De VPRO toont belangstelling voor Van Doorn en Wim Noordhoek en Peter Flik maken mooie programma’s met Johnny als middelpunt. Zijn causerieën voor de VPRO-radio worden later gebundeld in de cyclus Gevecht tegen het zuur. (Zijn drankzucht veroorzaakt regelmatig – vooral ’s ochtends – overtollig maagzuur.)
Inmiddels is Van Doorn met vrouw en kind in het troosteloze Amsterdam Noord neergestreken, waar hij koortsachtig aan het schrijven is geslagen. Zijn optredens doet hij nu voor veel geld met steeds meer tegenzin. Hij heeft zelfs een grijs pak aangeschaft. Zijn oude kompanen Hans Verhagen en Cor Vaandrager zien dat met lede ogen aan.
Door Armando en Cherry Duyns wordt hij in Herenleed gevraagd, een toneelachtige absurdistische voorstelling die spoedig een cultstatus zal krijgen, mede door de vreemde rol, die Van Doorn erin vertolkt. Hij speelt o.a. kabouter, moeder en bediende. Er volgt een heuse tournee door Duitsland onder de titel Herrenleid. Een boek met foto’s van de voorstellingen is in drie dagen uitverkocht. Johnny van Doorn wordt gevraagd voor een reclame voor het zoutje Nibb-it. Later zou Jules Deelder hem volgen en reclame maken voor Legner jenever (‘Waar Deelder, dáár Legner’).

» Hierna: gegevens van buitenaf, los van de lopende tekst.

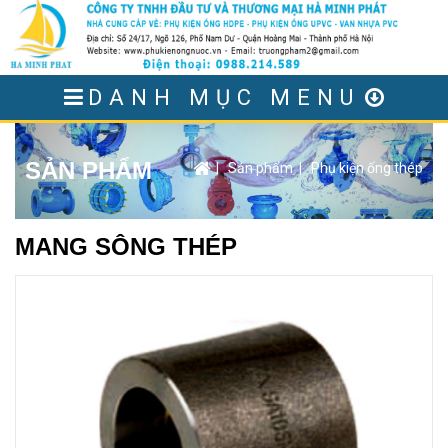
DANH MỤC MENU
SẢN PHẨM
|
Sản phẩm
|
Phụ kiện ống thép
MANG SÔNG THÉP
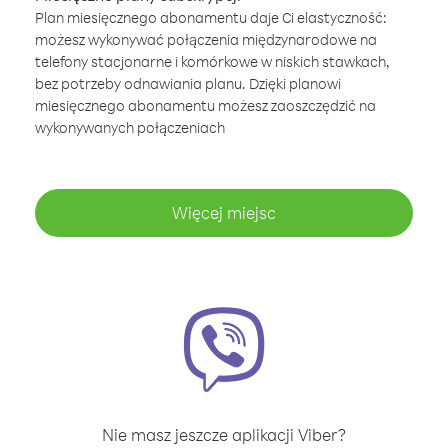
Plan miesięcznego abonamentu daje Ci elastyczność:
możesz wykonywać połączenia międzynarodowe na
telefony stacjonarne i komórkowe w niskich stawkach,
bez potrzeby odnawiania planu. Dzięki planowi
miesięcznego abonamentu możesz zaoszczędzić na
wykonywanych połączeniach
Więcej miejsc
Nie masz jeszcze aplikacji Viber?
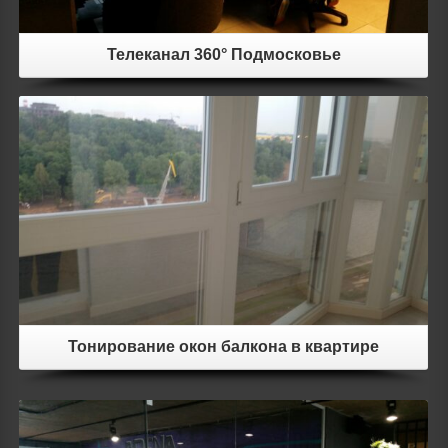
Телеканал 360° Подмосковье
Details
Тонирование окон балкона в квартире
Details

Moegestreden wordt hij tenslotte in het ziekenhuis opgenomen. Maar hij is te laat, de kanker is ongeneeslijk en hij sterft.
Nico Keuning heeft veel mensen geïnterviewd uit de grote kring rond Van Doorn. Hij portretteerde eerder Jan Arends en Bob den Uyl en het beeld dat hij van Johnny van Doorn schetst is helder. Over een fenomeen in de jaren zestig, een bekende in de jaren zeventig en een moegestreden afvallige in de jaren tachtig. Jammer dat er geen Selfkickers meer zijn.
Oorlog en pap. Het bezeten leven van Johnny van Doorn.
Auteur: Nico Keuning
Blz: 262
Uitgever: De Bezige Bij
Prijs: €24,90
Bijzonderheid: met cd en het niet eerder gepubliceerde libretto Oorlog en pap.